What you are asked to do:
If a line of the data below holds the word "Teddybären", list it.

(Saved entries)
Start of Block
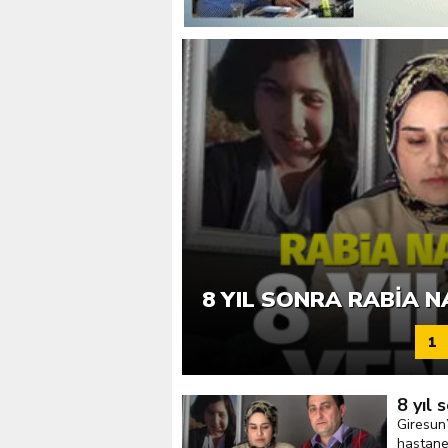
Giresunlu sürücü Orhang
GIRESUN’DA GEÇEN YI
HAYATINI KAYBETTI
8 YIL SONRA RABIA 
1
8 yıl
Giresun’
hastane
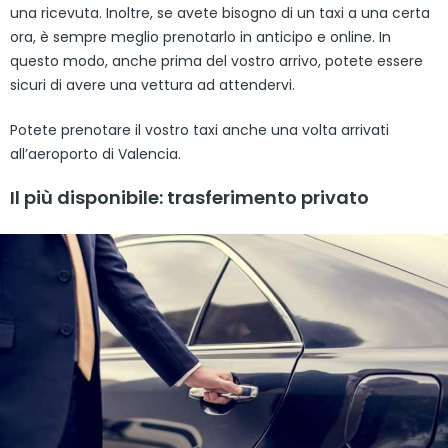
una ricevuta. Inoltre, se avete bisogno di un taxi a una certa
ora, è sempre meglio prenotarlo in anticipo e online. In
questo modo, anche prima del vostro arrivo, potete essere
sicuri di avere una vettura ad attendervi.
Potete prenotare il vostro taxi anche una volta arrivati
all’aeroporto di Valencia.
Il più disponibile: trasferimento privato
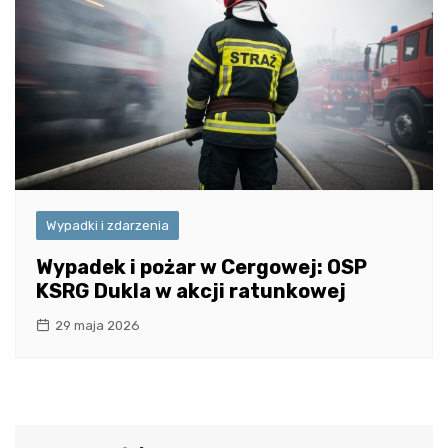
Wypadki i zdarzenia
Wypadek i pożar w Cergowej: OSP
KSRG Dukla w akcji ratunkowej
29 maja 2026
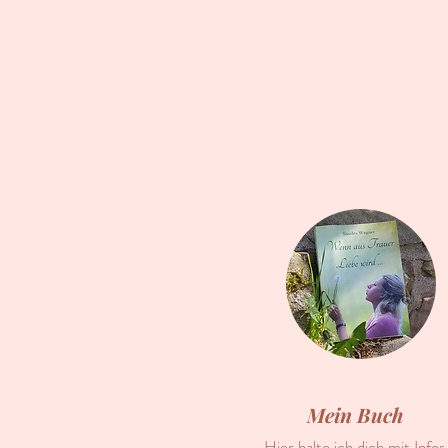
Mein Buch
Hier halte ich dich mit Infos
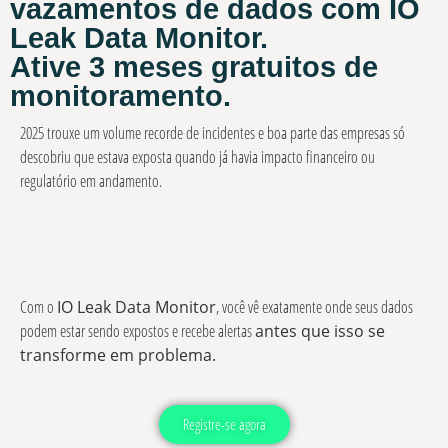
vazamentos de dados com IO
Leak Data Monitor.
Ative 3 meses gratuitos de
monitoramento.
2025 trouxe um volume recorde de incidentes e boa parte das empresas só
descobriu que estava exposta quando já havia impacto financeiro ou
regulatório em andamento.
Com o
IO Leak Data Monitor
, você vê exatamente onde seus dados
podem estar sendo expostos e recebe alertas
antes que isso se
transforme em problema.
Registre-se agora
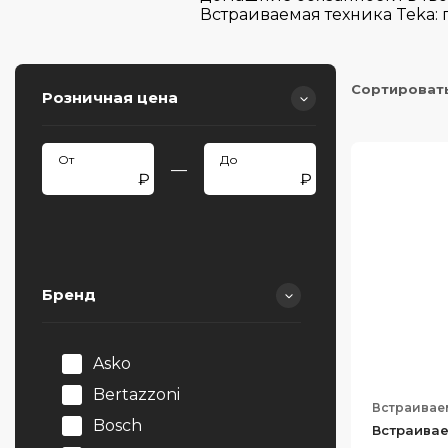
Встраиваемая техника Teka:
Сортироват
Розничная цена
—
Бренд
Asko
Bertazzoni
Встраива
Bosch
Встраивае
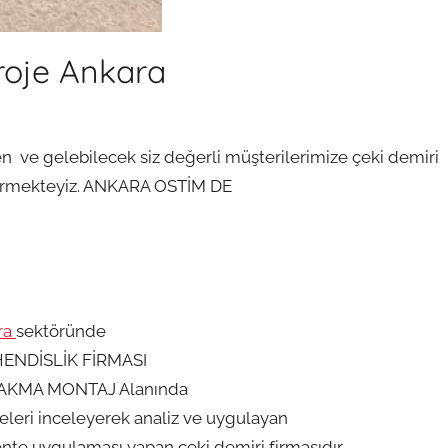
roje Ankara
rden ve gelebilecek siz değerli müşterilerimize çeki demiri
ermekteyiz. ANKARA OSTİM DE
ra
sektöründe
ENDİSLİK FİRMASI
TAKMA MONTAJ Alanında
leri inceleyerek analiz ve uygulayan
te uygulaması yapan çeki demiri firmasıdır.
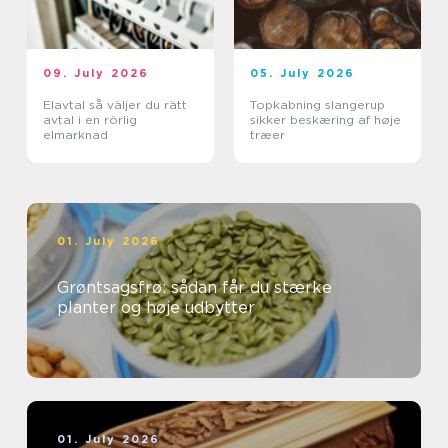
09. July 2026
05. July 2026
Elavtal så väljer du rätt
Topkabning slangerup
avtal i en rörlig
sikker beskæring af høje
elmarknad
træer
01. July 2026
Grøntsagsfrø: sådan får du stærke
planter og høje udbytter
01. July 2026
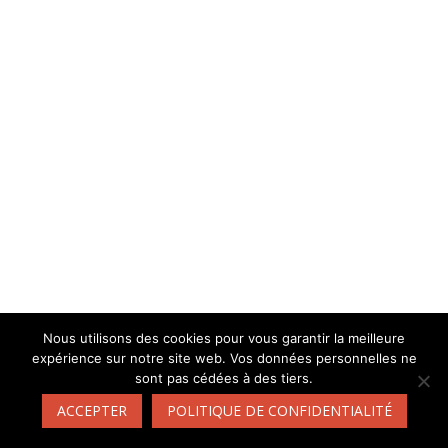
Nous utilisons des cookies pour vous garantir la meilleure
expérience sur notre site web. Vos données personnelles ne
sont pas cédées à des tiers.
ACCEPTER
POLITIQUE DE CONFIDENTIALITÉ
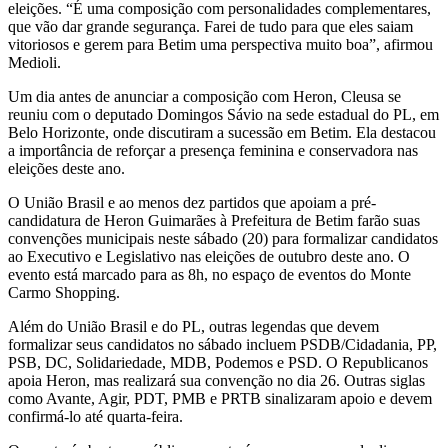
eleições. “É uma composição com personalidades complementares,
que vão dar grande segurança. Farei de tudo para que eles saiam
vitoriosos e gerem para Betim uma perspectiva muito boa”, afirmou
Medioli.
Um dia antes de anunciar a composição com Heron, Cleusa se
reuniu com o deputado Domingos Sávio na sede estadual do PL, em
Belo Horizonte, onde discutiram a sucessão em Betim. Ela destacou
a importância de reforçar a presença feminina e conservadora nas
eleições deste ano.
O União Brasil e ao menos dez partidos que apoiam a pré-
candidatura de Heron Guimarães à Prefeitura de Betim farão suas
convenções municipais neste sábado (20) para formalizar candidatos
ao Executivo e Legislativo nas eleições de outubro deste ano. O
evento está marcado para as 8h, no espaço de eventos do Monte
Carmo Shopping.
Além do União Brasil e do PL, outras legendas que devem
formalizar seus candidatos no sábado incluem PSDB/Cidadania, PP,
PSB, DC, Solidariedade, MDB, Podemos e PSD. O Republicanos
apoia Heron, mas realizará sua convenção no dia 26. Outras siglas
como Avante, Agir, PDT, PMB e PRTB sinalizaram apoio e devem
confirmá-lo até quarta-feira.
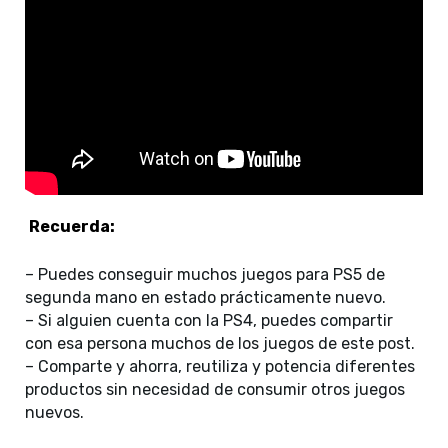
Recuerda:
– Puedes conseguir muchos juegos para PS5 de
segunda mano en estado prácticamente nuevo.
– Si alguien cuenta con la PS4, puedes compartir
con esa persona muchos de los juegos de este post.
– Comparte y ahorra, reutiliza y potencia diferentes
productos sin necesidad de consumir otros juegos
nuevos.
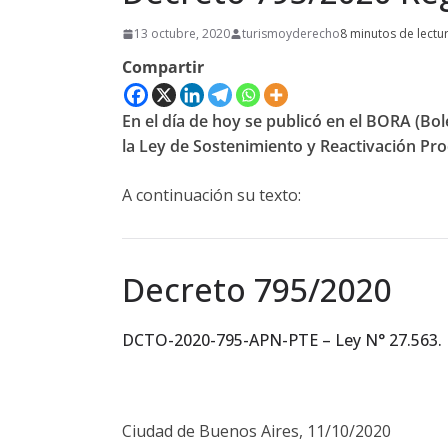
13 octubre, 2020
turismoyderecho
8 minutos de lectu
Compartir
En el día de hoy se publicó en el BORA (Bol
la Ley de Sostenimiento y Reactivación Prod
A continuación su texto:
Decreto 795/2020
DCTO-2020-795-APN-PTE – Ley N° 27.563.
Ciudad de Buenos Aires, 11/10/2020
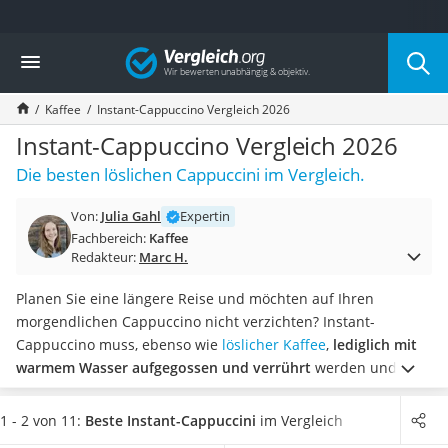
Die beliebtesten Vergleiche nach Kategorie
Vergleich
Lebensmittel
Schwarzkümmelöl
Kaffee
Instant-Cappuccino Vergleich 2026
Knäckebrot
Schwarzkümmelöl-Kapseln
Instant-Cappuccino Vergleich 2026
Manukahonig
Die besten löslichen Cappuccini im Vergleich.
Eiklar
Astronautenkost
Von:
Julia Gahl
Expertin
Balsamico-Essig
Fachbereich:
Kaffee
Schwarzkümmelöl bio
Redakteur:
Marc H.
Sardinen
Honig
Planen Sie eine längere Reise und möchten auf Ihren
Gemüsebrühe
morgendlichen Cappuccino nicht verzichten? Instant-
Eiskaffee-Pulver
Cappuccino muss, ebenso wie
löslicher Kaffee
,
lediglich mit
Irischer Whiskey
warmem Wasser aufgegossen und verrührt
werden und ist
Grapefruitkernextrakt
sofort zum Genießen bereit, egal wo Sie sich befinden.
Matcha-Set
Diverse Tests im Internet führen neben dem klassischen
1 - 2 von 11:
Beste Instant-Cappuccini
im Vergleich
Sojasauce
Aroma weitere auf, z. B.
Vanille, Schokolade oder Haselnuss
.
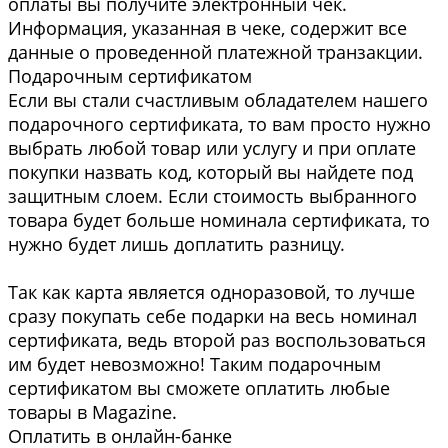
оплаты вы получите электронный чек.
Информация, указанная в чеке, содержит все
данные о проведенной платежной транзакции.
Подарочным сертификатом
Если вы стали счастливым обладателем нашего
подарочного сертификата, то вам просто нужно
выбрать любой товар или услугу и при оплате
покупки назвать код, который вы найдете под
защитным слоем. Если стоимость выбранного
товара будет больше номинала сертификата, то
нужно будет лишь доплатить разницу.
Так как карта является одноразовой, то лучше
сразу покупать себе подарки на весь номинал
сертификата, ведь второй раз воспользоваться
им будет невозможно! Таким подарочным
сертификатом вы сможете оплатить любые
товары в Magazine.
Оплатить в онлайн-банке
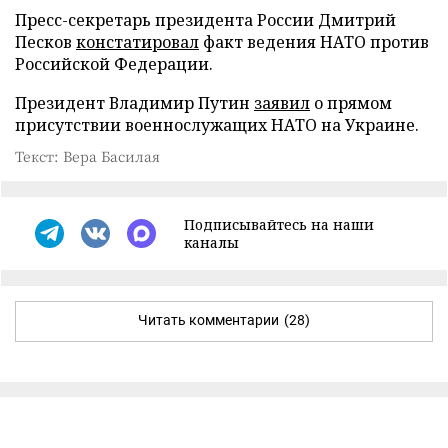
Пресс-секретарь президента России Дмитрий
Песков
констатировал
факт ведения НАТО против
Российской Федерации.
Президент Владимир Путин
заявил
о прямом
присутствии военнослужащих НАТО на Украине.
Текст: Вера Басилая
Подписывайтесь на наши
каналы
Читать комментарии
(28)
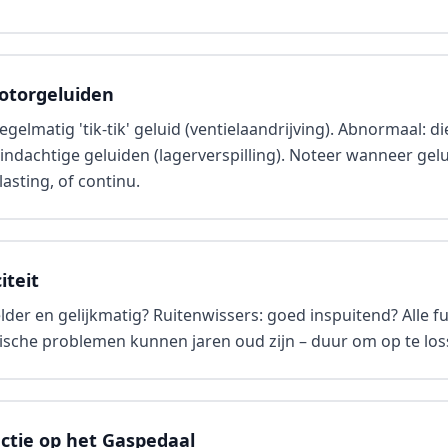
otorgeluiden
gelmatig 'tik-tik' geluid (ventielaandrijving). Abnormaal: 
rindachtige geluiden (lagerverspilling). Noteer wanneer gelu
asting, of continu.
iteit
der en gelijkmatig? Ruitenwissers: goed inspuitend? Alle fun
ische problemen kunnen jaren oud zijn – duur om op te loss
ctie op het Gaspedaal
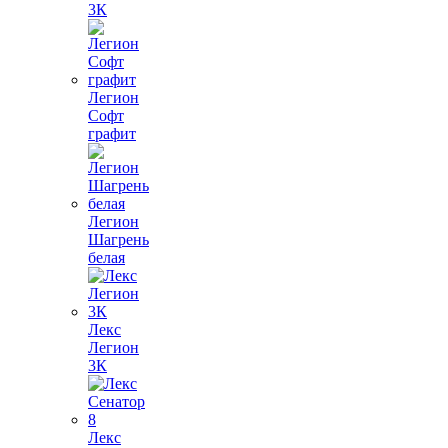
3К
Легион
Софт
графит
Легион
Шагрень
белая
Лекс
Легион
3К
Лекс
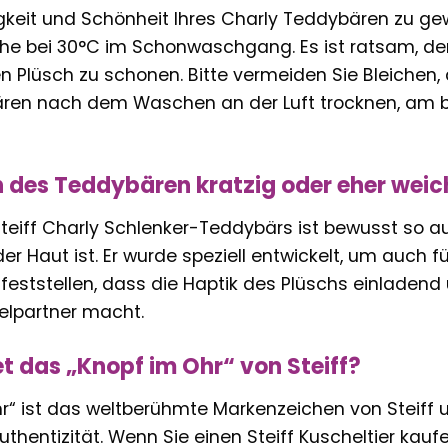
gkeit und Schönheit Ihres Charly Teddybären zu gew
e bei 30°C im Schonwaschgang. Es ist ratsam, de
 Plüsch zu schonen. Bitte vermeiden Sie Bleichen,
ren nach dem Waschen an der Luft trocknen, am b
ch des Teddybären kratzig oder eher weic
Steiff Charly Schlenker-Teddybärs ist bewusst so 
 Haut ist. Er wurde speziell entwickelt, um auch 
 feststellen, dass die Haptik des Plüschs einladend
elpartner macht.
 das „Knopf im Ohr“ von Steiff?
r“ ist das weltberühmte Markenzeichen von Steiff u
uthentizität. Wenn Sie einen Steiff Kuscheltier kauf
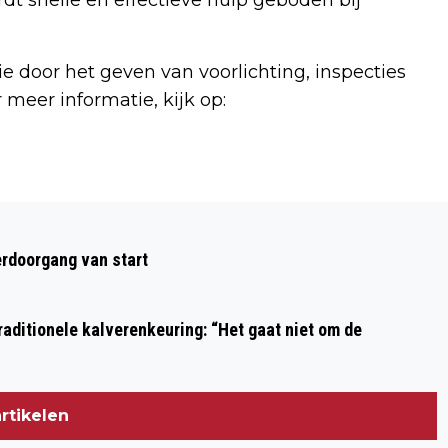
ie door het geven van voorlichting, inspecties
 meer informatie, kijk op:
Volgend artikel
FIT4LADY HEEMSKERK VIERT 5-JARIG
rdoorgang van start
BESTAAN MET OPEN HUIS
aditionele kalverenkeuring: “Het gaat niet om de
rtikelen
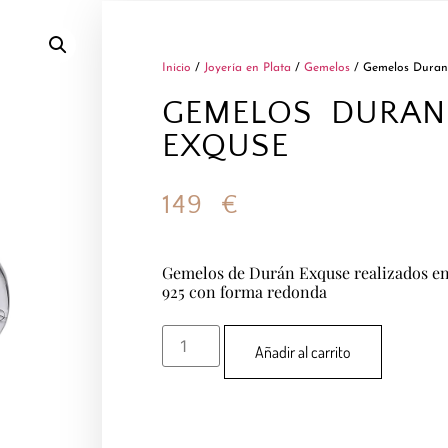
Inicio
/
Joyería en Plata
/
Gemelos
/ Gemelos Duran
GEMELOS DURAN
EXQUSE
149
€
Gemelos de Durán Exquse realizados en
925 con forma redonda
Añadir al carrito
End of Block
Solution for this exercise:
gkeit und Schönheit Ihres Charly Teddybären zu gew
ch des Teddybären kratzig oder eher weic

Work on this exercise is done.